Des centaines, des milliers de villages sont abandonnés par les habitants affamés qui partent à la recherche de nourriture. Je peux dire, en un mot, qu'à cause de la faim ils tombent comme des mouches.
Nous avons répondu aux besoins les plus urgents non seulement des chrétiens, mais aussi des musulmans. Mais aujourd'hui nous avons épuisé toutes nos ressources, et je dois multiplier les dettes pour maintenir les établissements.
[5280]
Il faut aussi ajouter les terribles maladies, le typhus et la variole, qui font mourir les gens comme des mouches. Ici à Khartoum, en une semaine, j'ai perdu sept personnes. Quoi de plus? Mon serviteur, qui venait de Rome, et qui était un ange est mort en quelques heures à cause d'un coup de soleil.
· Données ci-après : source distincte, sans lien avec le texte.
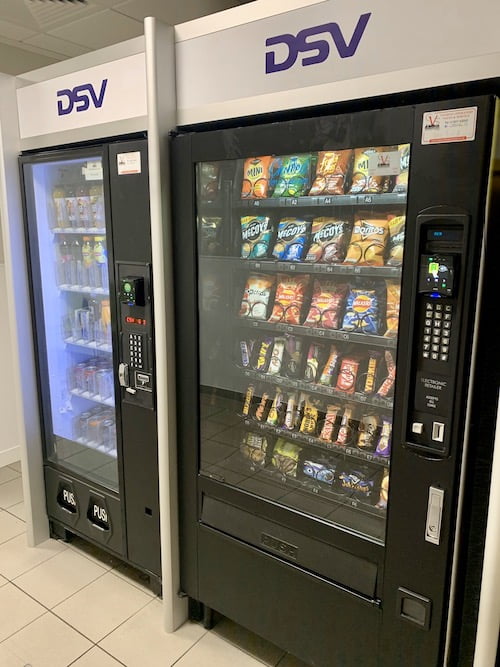 Where is `change (coin) dispenser`? change (coin) dispenser is located at coordinates (405, 605). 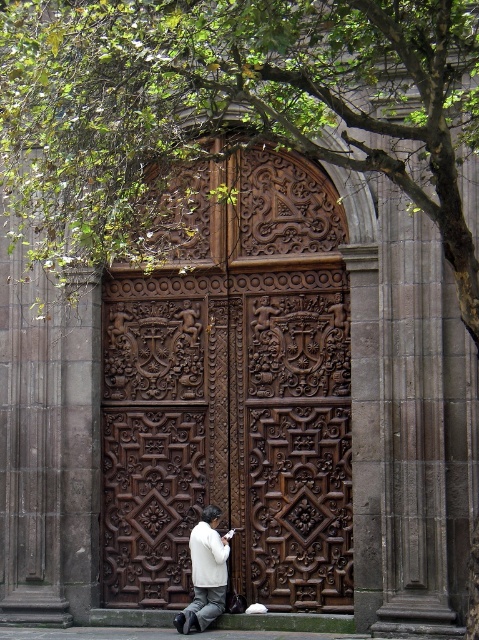 You are a painter standing in front of the scene. You need to paint the dark brown wood at center and the white matte jacket at lower center. Which object should you paint first if you want to follow the rule of painting from the tallest to the shortest objects?

The dark brown wood at center is much taller than the white matte jacket at lower center, so you should paint the dark brown wood at center first.

You are standing in front of the wooden door and need to place two markers at the specified coordinates. Which of the two points, point 1 at (235, 548) or point 2 at (205, 536), is located behind the other?

Point 1 at (235, 548) is behind point 2 at (205, 536). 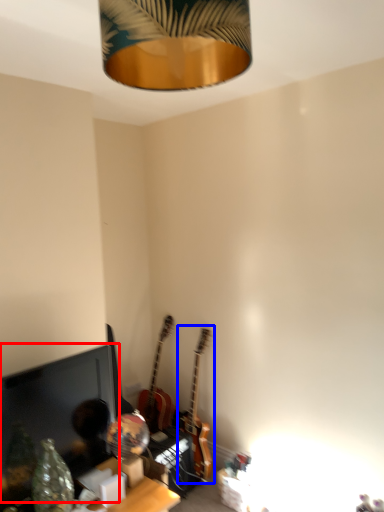 Question: Which object is further to the camera taking this photo, computer monitor (highlighted by a red box) or guitar (highlighted by a blue box)?

Choices:
 (A) computer monitor
 (B) guitar

Answer: (B) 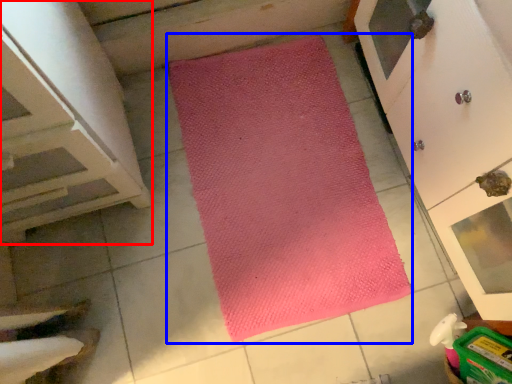 Question: Which object appears closest to the camera in this image, cabinetry (highlighted by a red box) or mat (highlighted by a blue box)?

Choices:
 (A) cabinetry
 (B) mat

Answer: (A) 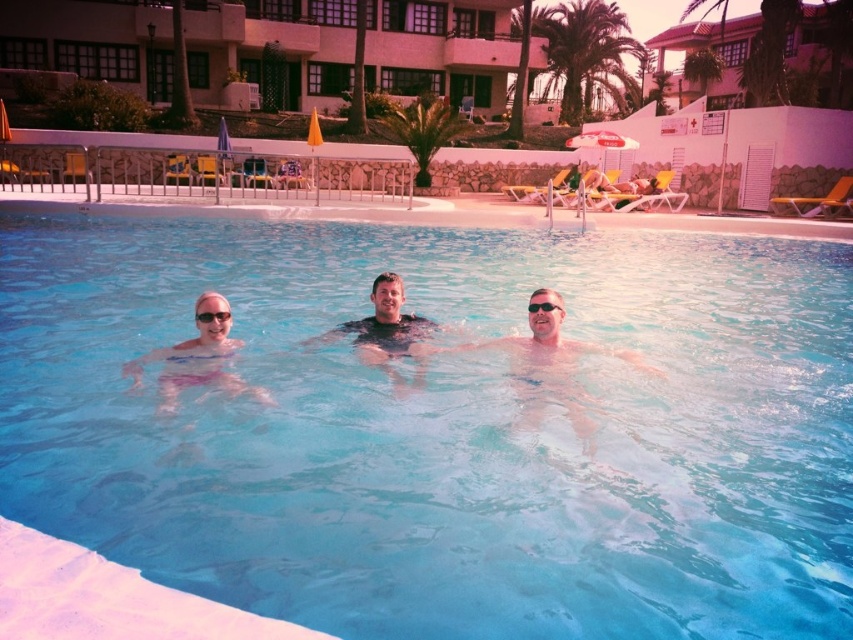 You are designing a storage container for items found in the pool area. The pink fabric at center and the clear plastic goggles at center need to be stored. Based on their sizes, which item requires a larger compartment?

The pink fabric at center requires a larger compartment because its width is larger than that of the clear plastic goggles at center.

Looking at this image, you are a swimmer who wants to retrieve an object from the pool. You see the pink fabric at center and the clear plastic goggles at center. Which object is closer to the bottom of the pool?

The pink fabric at center is positioned under clear plastic goggles at center, so the pink fabric at center is closer to the bottom of the pool. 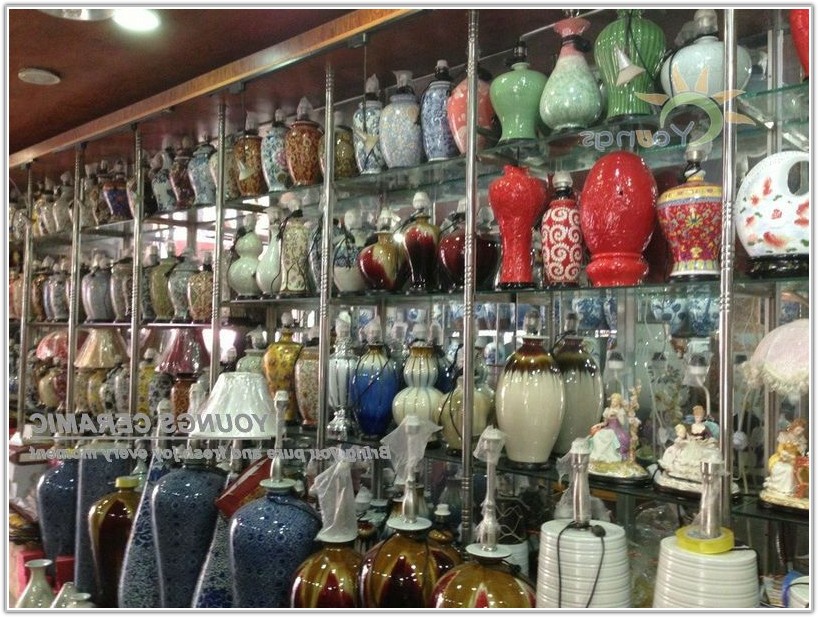 You are a GUI agent. You are given a task and a screenshot of the screen. Output one action in this format:
    pyautogui.click(x=<x>, y=<y>)
    Task: Click on the blue urns
    
    Given the screenshot: What is the action you would take?
    coord(362,408), coord(281,507), coord(182,513), coord(145,571), coord(56,495) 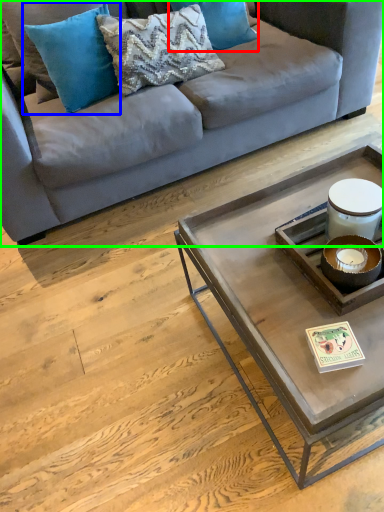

L'Abbé Policarpo Genoud est mort aussi en quelques heures le 30 juin dernier; c'était un jeune prêtre de Bolzano, ordonné à Trente en automne 1876. Je suis donc plein de croix, je nage dans l'inquiétude et dans la désolation, et je vois un avenir sombre.
J'ai passé deux mois et demi, malade dans une faiblesse extraordinaire.
Nous buvons toujours de l'eau, et nous ne savons pas ce que c'est que de boire du vin ou de l'eau propre. Je n'ai pas dormi pendant deux mois et demi, pas même 5 minutes par jour. Il fait 32 à 34 degré Réaumur dans notre chambre, et il faut toujours courir ici et là à chaque heure pour le ministère, et surtout pour baptiser, confirmer, etc. Le matin, l'épuisement me permet rarement de dire la Messe. Maintenant je dors peut-être une petite heure par jour, mais je suis toujours fatigué, quand je travaille et quand j'écris en Europe pour avoir des aumônes et des allocations. Bref, c'est en fait un martyre prolongé et très pénible.
[5281]
Mais au milieu de tant de souffrances ma consolation spirituelle est immense pour l'acquisition d'âmes et pour le progrès de l'Œuvre de la conversion de la Nigrizia. Les Œuvres de Dieu doivent naître et croître au pied du Calvaire, et la Croix est le sceau de la sainteté d'une Œuvre, et la Mère même de Dieu a été la reine des martyrs; il faut passer par le martyre, par le sang et par la croix. Et moi, bien qu'épuisé, me fiant totalement au Cœur de Jésus, je suis plus que jamais ferme et inébranlable, le monde dut-il s'écrouler!, dans mon cri de guerre: " Ou la Nigrizia, ou la Mort!", qui m'a permis de fonder et de construire, contre tant d'obstacles et au prix de tant de souffrances, l'Œuvre de la Rédemption de l'Afrique.
[5282]
Oui, le monde s'écroulera, mais moi, tant que le Cœur de Jésus m'aidera par sa grâce, je resterai à mon poste, ferme et inébranlable, et je mourrai sur le champ de bataille.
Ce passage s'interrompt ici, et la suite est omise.